To make it short. Two last methods are each very special and are different from numbers 2-5 which are all called common factor analysis and are indeed seen as alternatives. And, most of the time, they give rather similar results. They are "common" because they represent classical factor model, the common factors + unique factors model. It is this model which is typically used in questionnaire analysis/validation.
Principal Axis (= Principal Factor with iterations) is the oldest and perhaps yet most popular method. It is iterative PCA$^1$ application to the matrix where communalities stand on the diagonal in place of 1s. Each next iteration thus refines communalities further until they converge. In doing so, the method that seeks to explain variance, not pairwise correlations, eventially explains the correlations. Principal Axis method has the advantage in that it can, like PCA, analyse not only correlations, but also covariances and other SSCP measures (raw sscp, cosines). The rest three methods process only correlations [in SPSS; covariances could be analyzed in some other implementations]. This method is dependent on the quality of starting estimates of communalities (and it is its disadvantage). Usually the squared multiple correlation/covariance is used as the starting value, but you may prefer other estimates (including those taken from previous research). Please read this for more. If you want to see an example of Principal axis factoring computations, commented and compared with PCA computations, please look in here.

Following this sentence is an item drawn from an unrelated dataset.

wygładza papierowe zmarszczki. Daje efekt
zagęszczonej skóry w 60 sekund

Ordinary or Unweighted least squares is the algorithm that directly aims at minimizing the residuals between the input correlation matrix and the reproduced (by the factors) correlation matrix (while diagonal elements as the sums of communality and uniqueness are aimed to restore 1s). This is the straight task of FA. The algorithm resembles a bit those used in MDS (e.g. ALSCAL), actually it uses Newton-Raphson algorithm occupied with computation of derivative functions.
Generalized or Weighted least squares is a modification of the previous one. When minimizing the residuals, it weights correlation coefficients differentially: correlations between variables with high uniqness (at the current iteration) are given less weight. Use this method if you want your factors to fit highly unique variables (i.e. those weakly driven by the factors) worse than highly common variables (i.e. strongly driven by the factors). This wish is not uncommon, especially in questionnaire construction process (at least I think so), so this property is advantageous$^2$.

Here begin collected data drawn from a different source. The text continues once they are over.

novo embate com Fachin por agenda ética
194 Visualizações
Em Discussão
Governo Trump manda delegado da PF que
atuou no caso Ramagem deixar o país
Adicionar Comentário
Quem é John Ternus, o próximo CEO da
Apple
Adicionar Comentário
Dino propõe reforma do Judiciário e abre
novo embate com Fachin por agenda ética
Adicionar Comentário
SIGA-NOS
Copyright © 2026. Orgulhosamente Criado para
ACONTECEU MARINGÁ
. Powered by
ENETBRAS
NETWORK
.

Maximum Likelihood assumes data (the correlations) came from population having multivariate normal distribution (other methods make no such an assumption) and hence the residuals of correlation coefficients must be normally distributed around 0. The loadings are iteratively estimated by ML approach under the above assumption. The treatment of correlations is weighted by uniqness in the same fashion as in Generalized least squares method. While other methods just analyze the sample as it is, ML method allows some inference about the population, a number of fit indices and confidence intervals are usually computed along with it [unfortunately, mostly not in SPSS, although people wrote macros for SPSS that do it].

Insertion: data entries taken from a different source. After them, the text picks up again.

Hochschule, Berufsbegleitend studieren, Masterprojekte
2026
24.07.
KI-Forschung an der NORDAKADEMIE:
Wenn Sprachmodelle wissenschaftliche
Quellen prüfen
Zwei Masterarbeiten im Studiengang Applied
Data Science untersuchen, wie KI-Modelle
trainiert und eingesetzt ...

All the methods I briefly described are linear, continuous latent model. "Linear" implies that rank correlations, for example, should not be analyzed. "Continuous" implies that binary data, for example, should not be analyzed (IRT or FA based on tetrachoric correlations would be more appropriate).
$1$ Because matrix with communalities on the diagonal usually will have some negative eigenvalues, these are to be kept clean of; therefore PCA should be done by eigen-decomposition, not SVD.
$2$ The fact that correlations produced by less common variables are permitted to be fitted worse may (I think so) give some room for the presence of partial correlations (which need not be explained), what seems nice. Pure common factor model "expects" no partial correlations, which is not very realistic.